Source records
::::::

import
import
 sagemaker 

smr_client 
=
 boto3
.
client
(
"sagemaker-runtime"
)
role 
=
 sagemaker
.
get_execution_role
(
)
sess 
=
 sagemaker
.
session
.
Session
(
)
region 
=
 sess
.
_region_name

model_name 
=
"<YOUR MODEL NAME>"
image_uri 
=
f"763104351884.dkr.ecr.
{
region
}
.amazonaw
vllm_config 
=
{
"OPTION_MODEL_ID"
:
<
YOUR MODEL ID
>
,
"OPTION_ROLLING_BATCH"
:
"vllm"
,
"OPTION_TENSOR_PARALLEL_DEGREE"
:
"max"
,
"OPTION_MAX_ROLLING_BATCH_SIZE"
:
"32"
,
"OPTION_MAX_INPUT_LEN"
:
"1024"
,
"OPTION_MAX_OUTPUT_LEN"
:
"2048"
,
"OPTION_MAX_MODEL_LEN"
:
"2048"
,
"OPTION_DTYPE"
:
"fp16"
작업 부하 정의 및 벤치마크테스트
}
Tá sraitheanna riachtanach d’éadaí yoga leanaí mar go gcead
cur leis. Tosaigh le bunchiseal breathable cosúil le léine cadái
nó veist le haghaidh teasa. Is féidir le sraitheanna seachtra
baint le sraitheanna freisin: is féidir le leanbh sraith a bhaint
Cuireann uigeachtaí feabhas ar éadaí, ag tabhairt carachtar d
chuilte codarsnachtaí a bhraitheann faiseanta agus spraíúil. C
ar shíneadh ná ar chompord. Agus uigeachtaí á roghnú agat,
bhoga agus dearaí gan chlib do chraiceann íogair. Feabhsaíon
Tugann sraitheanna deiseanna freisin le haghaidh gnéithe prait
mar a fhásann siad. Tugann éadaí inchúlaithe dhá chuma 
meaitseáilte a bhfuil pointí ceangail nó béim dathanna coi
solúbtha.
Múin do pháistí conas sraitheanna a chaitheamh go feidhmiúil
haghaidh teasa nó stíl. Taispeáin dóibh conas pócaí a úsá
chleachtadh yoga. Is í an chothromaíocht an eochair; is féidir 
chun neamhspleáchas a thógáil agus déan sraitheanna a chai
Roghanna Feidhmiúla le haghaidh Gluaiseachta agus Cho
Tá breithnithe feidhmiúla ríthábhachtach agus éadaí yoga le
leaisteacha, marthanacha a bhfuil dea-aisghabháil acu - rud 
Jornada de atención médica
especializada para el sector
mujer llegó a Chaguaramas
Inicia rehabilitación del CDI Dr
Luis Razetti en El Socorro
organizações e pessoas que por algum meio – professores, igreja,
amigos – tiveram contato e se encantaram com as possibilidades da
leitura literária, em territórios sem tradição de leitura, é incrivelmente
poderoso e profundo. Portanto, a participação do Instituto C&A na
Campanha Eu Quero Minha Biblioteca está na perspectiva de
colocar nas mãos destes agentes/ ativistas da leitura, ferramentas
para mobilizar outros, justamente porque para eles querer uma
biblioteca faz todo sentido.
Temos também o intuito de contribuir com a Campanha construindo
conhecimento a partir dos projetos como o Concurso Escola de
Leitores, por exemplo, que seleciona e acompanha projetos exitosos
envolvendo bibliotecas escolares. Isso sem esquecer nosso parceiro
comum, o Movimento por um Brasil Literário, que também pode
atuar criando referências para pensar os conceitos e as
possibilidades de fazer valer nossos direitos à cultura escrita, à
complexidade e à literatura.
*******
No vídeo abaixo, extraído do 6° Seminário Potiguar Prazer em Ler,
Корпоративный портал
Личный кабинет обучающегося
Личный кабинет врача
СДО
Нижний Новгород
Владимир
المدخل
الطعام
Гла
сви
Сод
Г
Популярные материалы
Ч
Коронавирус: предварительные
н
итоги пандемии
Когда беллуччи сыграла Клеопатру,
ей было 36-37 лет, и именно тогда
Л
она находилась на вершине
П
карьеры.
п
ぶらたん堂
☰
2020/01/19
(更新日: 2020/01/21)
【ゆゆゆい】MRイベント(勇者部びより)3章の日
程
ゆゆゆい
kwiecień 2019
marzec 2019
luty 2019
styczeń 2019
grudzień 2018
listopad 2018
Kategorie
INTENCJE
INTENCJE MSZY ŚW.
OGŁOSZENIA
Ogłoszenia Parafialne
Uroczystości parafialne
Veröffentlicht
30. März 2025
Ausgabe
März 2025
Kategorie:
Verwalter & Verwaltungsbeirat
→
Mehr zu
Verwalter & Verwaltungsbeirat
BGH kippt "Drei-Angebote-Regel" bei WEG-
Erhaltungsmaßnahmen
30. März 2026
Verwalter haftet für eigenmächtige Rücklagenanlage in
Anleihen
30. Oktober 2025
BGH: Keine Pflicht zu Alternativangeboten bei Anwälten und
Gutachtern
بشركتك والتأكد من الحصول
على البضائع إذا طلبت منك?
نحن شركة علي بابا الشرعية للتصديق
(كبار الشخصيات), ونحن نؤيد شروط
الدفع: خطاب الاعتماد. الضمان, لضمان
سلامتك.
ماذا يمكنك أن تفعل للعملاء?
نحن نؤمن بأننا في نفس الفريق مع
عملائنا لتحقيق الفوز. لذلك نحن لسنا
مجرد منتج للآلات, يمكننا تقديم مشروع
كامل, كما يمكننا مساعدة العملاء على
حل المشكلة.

::::::

All entries must be printed exactly, with nothing omitted.

import
import
 sagemaker 

smr_client 
=
 boto3
.
client
(
"sagemaker-runtime"
)
role 
=
 sagemaker
.
get_execution_role
(
)
sess 
=
 sagemaker
.
session
.
Session
(
)
region 
=
 sess
.
_region_name

model_name 
=
"<YOUR MODEL NAME>"
image_uri 
=
f"763104351884.dkr.ecr.
{
region
}
.amazonaw
vllm_config 
=
{
"OPTION_MODEL_ID"
:
<
YOUR MODEL ID
>
,
"OPTION_ROLLING_BATCH"
:
"vllm"
,
"OPTION_TENSOR_PARALLEL_DEGREE"
:
"max"
,
"OPTION_MAX_ROLLING_BATCH_SIZE"
:
"32"
,
"OPTION_MAX_INPUT_LEN"
:
"1024"
,
"OPTION_MAX_OUTPUT_LEN"
:
"2048"
,
"OPTION_MAX_MODEL_LEN"
:
"2048"
,
"OPTION_DTYPE"
:
"fp16"
작업 부하 정의 및 벤치마크테스트
}
Tá sraitheanna riachtanach d’éadaí yoga leanaí mar go gcead
cur leis. Tosaigh le bunchiseal breathable cosúil le léine cadái
nó veist le haghaidh teasa. Is féidir le sraitheanna seachtra
baint le sraitheanna freisin: is féidir le leanbh sraith a bhaint
Cuireann uigeachtaí feabhas ar éadaí, ag tabhairt carachtar d
chuilte codarsnachtaí a bhraitheann faiseanta agus spraíúil. C
ar shíneadh ná ar chompord. Agus uigeachtaí á roghnú agat,
bhoga agus dearaí gan chlib do chraiceann íogair. Feabhsaíon
Tugann sraitheanna deiseanna freisin le haghaidh gnéithe prait
mar a fhásann siad. Tugann éadaí inchúlaithe dhá chuma 
meaitseáilte a bhfuil pointí ceangail nó béim dathanna coi
solúbtha.
Múin do pháistí conas sraitheanna a chaitheamh go feidhmiúil
haghaidh teasa nó stíl. Taispeáin dóibh conas pócaí a úsá
chleachtadh yoga. Is í an chothromaíocht an eochair; is féidir 
chun neamhspleáchas a thógáil agus déan sraitheanna a chai
Roghanna Feidhmiúla le haghaidh Gluaiseachta agus Cho
Tá breithnithe feidhmiúla ríthábhachtach agus éadaí yoga le
leaisteacha, marthanacha a bhfuil dea-aisghabháil acu - rud 
Jornada de atención médica
especializada para el sector
mujer llegó a Chaguaramas
Inicia rehabilitación del CDI Dr
Luis Razetti en El Socorro
organizações e pessoas que por algum meio – professores, igreja,
amigos – tiveram contato e se encantaram com as possibilidades da
leitura literária, em territórios sem tradição de leitura, é incrivelmente
poderoso e profundo. Portanto, a participação do Instituto C&A na
Campanha Eu Quero Minha Biblioteca está na perspectiva de
colocar nas mãos destes agentes/ ativistas da leitura, ferramentas
para mobilizar outros, justamente porque para eles querer uma
biblioteca faz todo sentido.
Temos também o intuito de contribuir com a Campanha construindo
conhecimento a partir dos projetos como o Concurso Escola de
Leitores, por exemplo, que seleciona e acompanha projetos exitosos
envolvendo bibliotecas escolares. Isso sem esquecer nosso parceiro
comum, o Movimento por um Brasil Literário, que também pode
atuar criando referências para pensar os conceitos e as
possibilidades de fazer valer nossos direitos à cultura escrita, à
complexidade e à literatura.
*******
No vídeo abaixo, extraído do 6° Seminário Potiguar Prazer em Ler,
Корпоративный портал
Личный кабинет обучающегося
Личный кабинет врача
СДО
Нижний Новгород
Владимир
المدخل
الطعام
Гла
сви
Сод
Г
Популярные материалы
Ч
Коронавирус: предварительные
н
итоги пандемии
Когда беллуччи сыграла Клеопатру,
ей было 36-37 лет, и именно тогда
Л
она находилась на вершине
П
карьеры.
п
ぶらたん堂
☰
2020/01/19
(更新日: 2020/01/21)
【ゆゆゆい】MRイベント(勇者部びより)3章の日
程
ゆゆゆい
kwiecień 2019
marzec 2019
luty 2019
styczeń 2019
grudzień 2018
listopad 2018
Kategorie
INTENCJE
INTENCJE MSZY ŚW.
OGŁOSZENIA
Ogłoszenia Parafialne
Uroczystości parafialne
Veröffentlicht
30. März 2025
Ausgabe
März 2025
Kategorie:
Verwalter & Verwaltungsbeirat
→
Mehr zu
Verwalter & Verwaltungsbeirat
BGH kippt "Drei-Angebote-Regel" bei WEG-
Erhaltungsmaßnahmen
30. März 2026
Verwalter haftet für eigenmächtige Rücklagenanlage in
Anleihen
30. Oktober 2025
BGH: Keine Pflicht zu Alternativangeboten bei Anwälten und
Gutachtern
بشركتك والتأكد من الحصول
على البضائع إذا طلبت منك?
نحن شركة علي بابا الشرعية للتصديق
(كبار الشخصيات), ونحن نؤيد شروط
الدفع: خطاب الاعتماد. الضمان, لضمان
سلامتك.
ماذا يمكنك أن تفعل للعملاء?
نحن نؤمن بأننا في نفس الفريق مع
عملائنا لتحقيق الفوز. لذلك نحن لسنا
مجرد منتج للآلات, يمكننا تقديم مشروع
كامل, كما يمكننا مساعدة العملاء على
حل المشكلة.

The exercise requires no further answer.